Problem Solver

Molinaro Says Governor Turned Back On Upstate

Inside the Northwest Arena, Marc Molinaro, Republican candidate for New York state Governor, held a campaign event Friday. Joined by fellow Republicans from across the state and Chautauqua County, Gov. Andrew Cuomo’s challenger pitched to local residents why he is better fit for the governor’s position. P-J photo by Jordan W. Patterson

Marc Molinaro, Republican challenger for New York state governor, hopped on stage in Jamestown in front of podium that read, “Cuomo’s Got To Go.”

Molinaro is challenging incumbent Andrew Cuomo to be the next governor of the state. He spoke to an audience gathered inside the Northwest Arena, despite a small crowd of people outside sporting Larry Sharpe for governor signs. Sharpe is the Libertarian candidate running for governor against Cuomo and Molinaro. The remaining ballot includes Howie Hawkins, green party, and Stephanie Miner, serve America movement.

Molinaro was introduced multiple times by Congressman Tom Reed, state Sen. Cathy Young and Assemblyman Andy Goodell who praised the man at the top of the republican ticket.

Much of Molinaro’s address was in offensive mode attacking the current governor and his policies and honing in on the idea that Cuomo has forgotten about counties like Chautauqua County.

“We criss-crossed upstate New York reminding people that this is actually part of New York and, in fact, its time we had a governor and a government that listened to people like Cathy Young and Joe Giglio (Assemblyman for 148th District) and Andy Goodell,” Molinaro said.

He called for more attention to New York residents who don’t live in New York City.
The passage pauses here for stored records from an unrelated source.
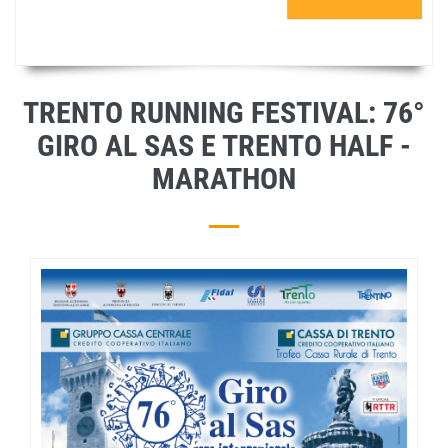
TRENTO RUNNING FESTIVAL: 76°
GIRO AL SAS E TRENTO HALF -
MARATHON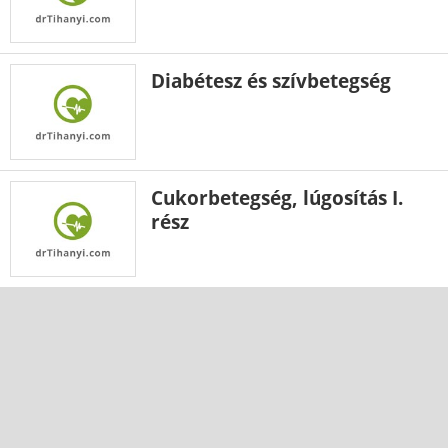
Diabétesz és szívbetegség
Cukorbetegség, lúgosítás I.
rész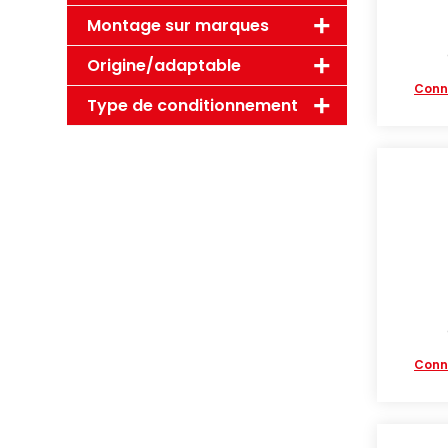
Montage sur marques
Origine/adaptable
Conn
Type de conditionnement
Conn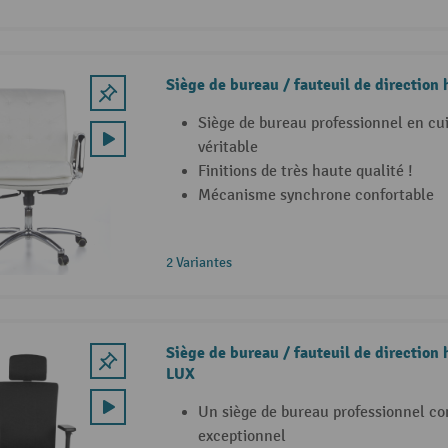
Siège de bureau / fauteuil de direction
Siège de bureau professionnel en cu
véritable
Finitions de très haute qualité !
Mécanisme synchrone confortable
2 Variantes
Siège de bureau / fauteuil de directio
LUX
Un siège de bureau professionnel con
exceptionnel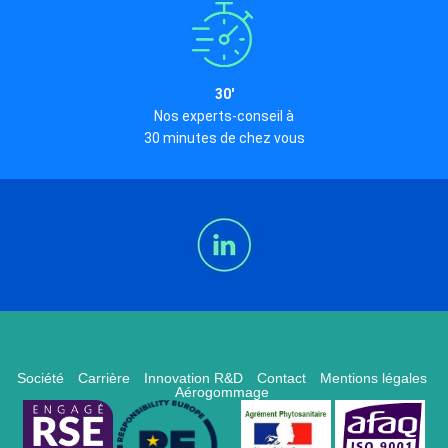
30'
Nos experts-conseil à
30 minutes de chez vous
Société
Carrière
Innovation R&D
Contact
Mentions légales
Aérogommage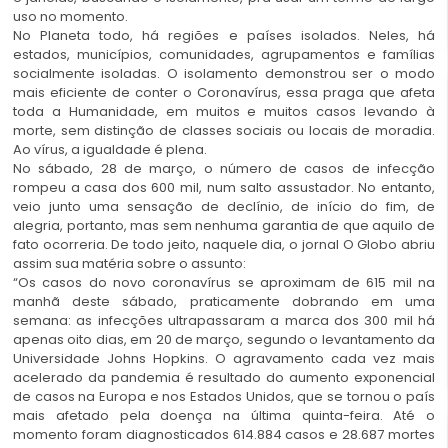
uso no momento.
No Planeta todo, há regiões e países isolados. Neles, há
estados, municípios, comunidades, agrupamentos e famílias
socialmente isoladas. O isolamento demonstrou ser o modo
mais eficiente de conter o Coronavírus, essa praga que afeta
toda a Humanidade, em muitos e muitos casos levando à
morte, sem distinção de classes sociais ou locais de moradia.
Ao vírus, a igualdade é plena.
No sábado, 28 de março, o número de casos de infecção
rompeu a casa dos 600 mil, num salto assustador. No entanto,
veio junto uma sensação de declínio, de início do fim, de
alegria, portanto, mas sem nenhuma garantia de que aquilo de
fato ocorreria. De todo jeito, naquele dia, o jornal O Globo abriu
assim sua matéria sobre o assunto:
“Os casos do novo coronavírus se aproximam de 615 mil na
manhã deste sábado, praticamente dobrando em uma
semana: as infecções ultrapassaram a marca dos 300 mil há
apenas oito dias, em 20 de março, segundo o levantamento da
Universidade Johns Hopkins. O agravamento cada vez mais
acelerado da pandemia é resultado do aumento exponencial
de casos na Europa e nos Estados Unidos, que se tornou o país
mais afetado pela doença na última quinta-feira. Até o
momento foram diagnosticados 614.884 casos e 28.687 mortes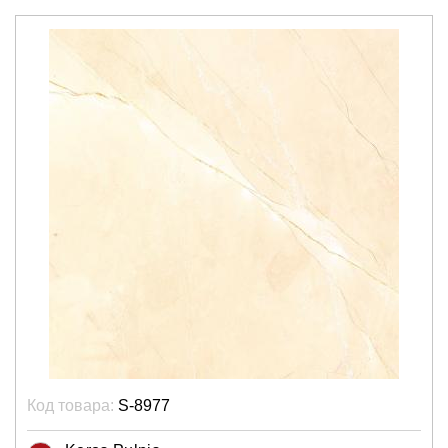
Код товара:
S-8977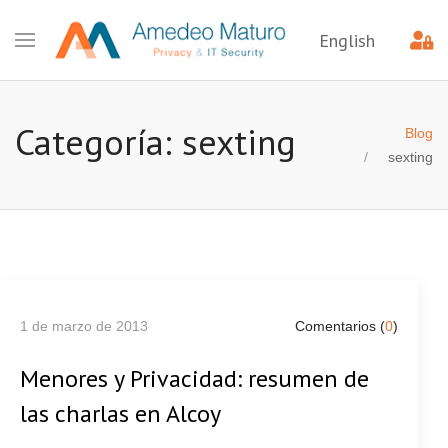
English
Categoría: sexting
Blog
sexting
1 de marzo de 2013
Comentarios (
0
)
Menores y Privacidad: resumen de
las charlas en Alcoy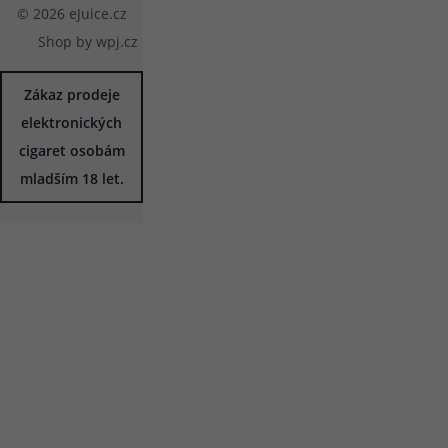
© 2026 eJuice.cz
Shop by
wpj.cz
Zákaz prodeje
elektronických
cigaret osobám
mladším 18 let.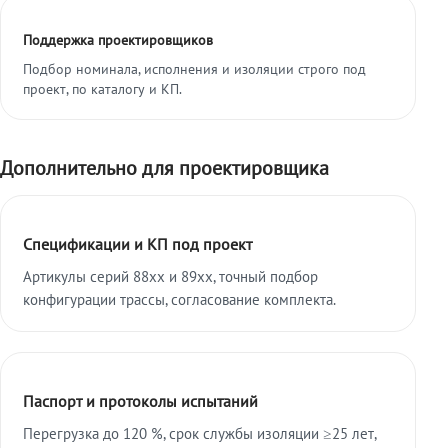
Поддержка проектировщиков
Подбор номинала, исполнения и изоляции строго под
проект, по каталогу и КП.
Дополнительно для проектировщика
Спецификации и КП под проект
Артикулы серий 88xx и 89xx, точный подбор
конфигурации трассы, согласование комплекта.
Паспорт и протоколы испытаний
Перегрузка до 120 %, срок службы изоляции ≥25 лет,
Molinaro criticized Cuomo’s alleged lack of representation in non-New York City regions of the state.

“For the last eight years, I’m sorry, but this governor has turned his back on upstate New York,” Cuomo’s challenger said.

Molinaro said New York is the highest taxed state in America. According to wallethub.com, the state ranks first in total tax burden at 13.04 percent. Hawaii ranks second at 11.57 percent. He blamed Cuomo.

Molinaro described politicians as being in two categories: a problem solver or a problem maker. He said the likes of Goodell, Young and Reed were all problem solvers. As for Molinaro’s opponent, he was placed in the problem maker category.

“More people leave New York to other states more than nearly any other states in America. There’s only one (state) that leads us and its Alaska. And yes, in the case of Alaska it is likely the weather,” Molinaro said in reference a comment Cuomo made about New Yorkers leaving the state due to the weather.

Alaska is ranked last in terms of highest total tax burden in the country.

Molinaro encouraged those in the audience to encourage others to vote in order to take the state back from Cuomo – a message the was shared by many of the Republicans who spoke at the rally.

“After eight years of (Cuomo) we have to wonder, when do we get our government back from somebody who actually thinks he’s the government?” he said in reference to Cuomo stating he was in fact the government during a radio interview in 2011. Cuomo later clarified his statements and said his claim was in reference to the executive branch of the state.

“The people of the state of New York are the government and on Nov. 6 we’re taking it back,” Molinaro said.

Molinaro compared Cuomo to the King of England after interacting with him during one of the gubernatorial debates. In reference to the debate, he said Cuomo talked about President Donald Trump more than he discussed policy or even Molinaro, himself.

Cuomo has represented the state as governor since 2010. The last Republican governor to hold office was George Pataki who served from 1995-2006.

“He was a problem solver, George Pataki,” Molinaro said. “He came to upstate New York and he said this, ‘if we show up, we win.'”

The same sentiment was shared by Molinaro on Friday. He told the audience that if they showed up to the voting booth, a Republican would be the next governor of New York.